Highlights & Insights¶
- Unified Framework: For the first time, tamper localization, content recovery, and copyright verification are unified into a single robust watermarking framework, eliminating capacity competition inherent in dual-watermarking.
- Leveraging Real-world Constraints: Ingeniously utilizes the constraint that "attackers must preserve background consistency" to enable robust face extraction from the background.
- Progressive Training Strategy: Analogous to human learning from difficult to easy, the model is trained on the hardest regeneration attacks before gradually adding other disturbances.
- Generalization to Unseen Attacks: Remains effective against Lattice attacks not included in training, proving the generalization of its robustness.
Limitations & Future Work¶
- Embedding quality declines when the face occupies more than 60% of the image due to limited background capacity.
- Validation is currently limited to \(256 \times 256\) resolution; performance in high-resolution scenarios is unknown.
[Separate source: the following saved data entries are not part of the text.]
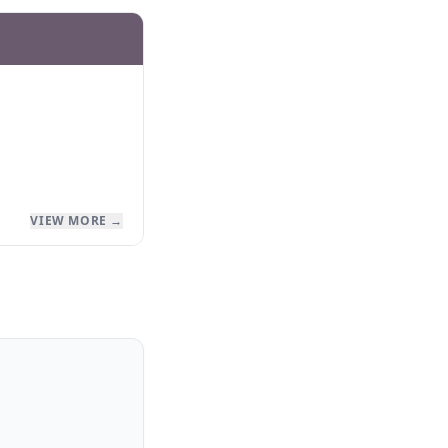
VIEW MORE →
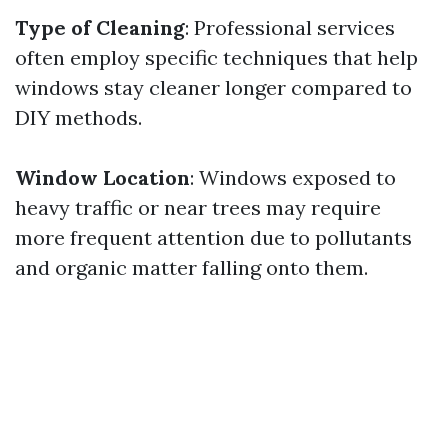
Type of Cleaning
: Professional services
often employ specific techniques that help
windows stay cleaner longer compared to
DIY methods.
Window Location
: Windows exposed to
heavy traffic or near trees may require
more frequent attention due to pollutants
and organic matter falling onto them.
- The precision of segmentation tools directly affects the quality of embedding and extraction.
- Validated only on face manipulation; extension to other types of image tampering has not yet been explored.
Related Work & Insights¶
- Passive detection methods (MVSS-Net, HiFi-Net) rely on manipulation traces that are easily erased by post-processing.
- Active defense methods (EditGuard, OmniGuard) rely on fragile watermarks, which are vulnerable to removal attacks.
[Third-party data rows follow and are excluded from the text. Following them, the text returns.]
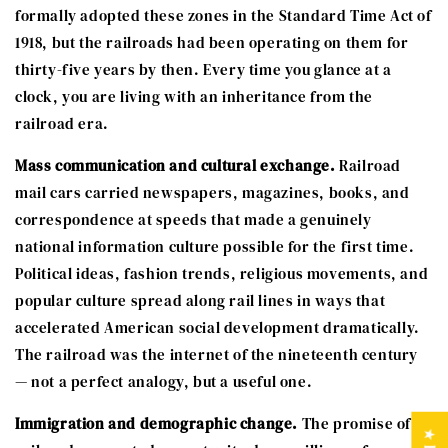
formally adopted these zones in the Standard Time Act of
1918, but the railroads had been operating on them for
thirty-five years by then. Every time you glance at a
clock, you are living with an inheritance from the
railroad era.
Mass communication and cultural exchange.
Railroad
mail cars carried newspapers, magazines, books, and
correspondence at speeds that made a genuinely
national information culture possible for the first time.
Political ideas, fashion trends, religious movements, and
popular culture spread along rail lines in ways that
accelerated American social development dramatically.
The railroad was the internet of the nineteenth century
— not a perfect analogy, but a useful one.
Immigration and demographic change.
The promise of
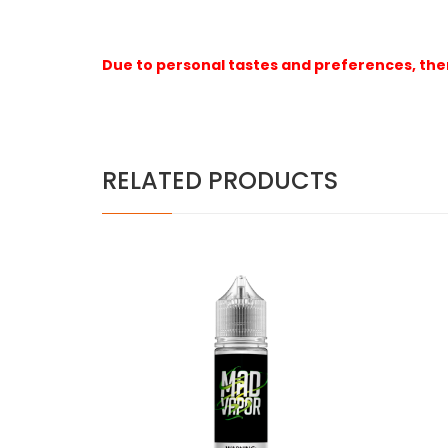
Due to personal tastes and preferences, ther
RELATED PRODUCTS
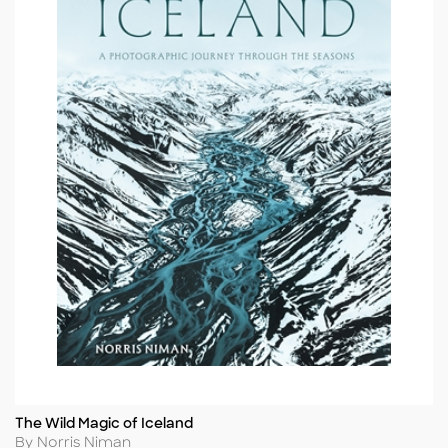
The Wild Magic of Iceland
Title
Author
By Norris Niman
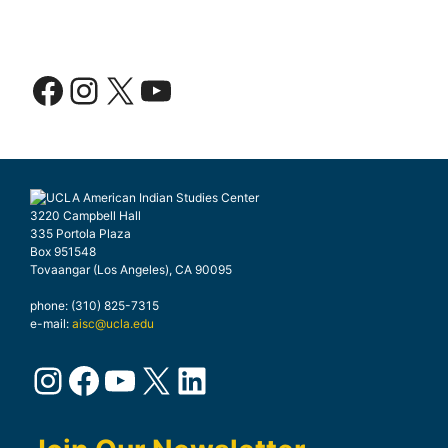
Facebook
Instagram
X
YouTube
3220 Campbell Hall
335 Portola Plaza
Box 951548
Tovaangar (Los Angeles), CA 90095
phone: (310) 825-7315
e-mail:
aisc@ucla.edu
Instagram
Facebook
YouTube
X
LinkedIn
- Watermark self-recovery methods (Imuge/Imuge+) were the first to attempt joint localization and recovery using DNNs, but they are also based on fragile embeddings.
- The core breakthrough of RecoverMark is the shift from the fragile watermarking paradigm to a robust watermarking paradigm while maintaining sensitivity for tamper detection.
Rating¶
- Novelty: ⭐⭐⭐⭐ — The idea of embedding the face itself as a watermark in the background is novel, and the unified framework is well-designed.
- Experimental Thoroughness: ⭐⭐⭐⭐⭐ — Comprehensive testing across ID/OOD datasets, various seen/unseen attacks, multiple manipulation methods, and capacity analysis.
- Writing Quality: ⭐⭐⭐⭐ — Motivation is clearly articulated from practical scenarios (e.g., forensic evidence), and the logic is self-consistent.
- Value: ⭐⭐⭐⭐ — Directly applicable to face content protection, with a unified framework that reduces deployment complexity.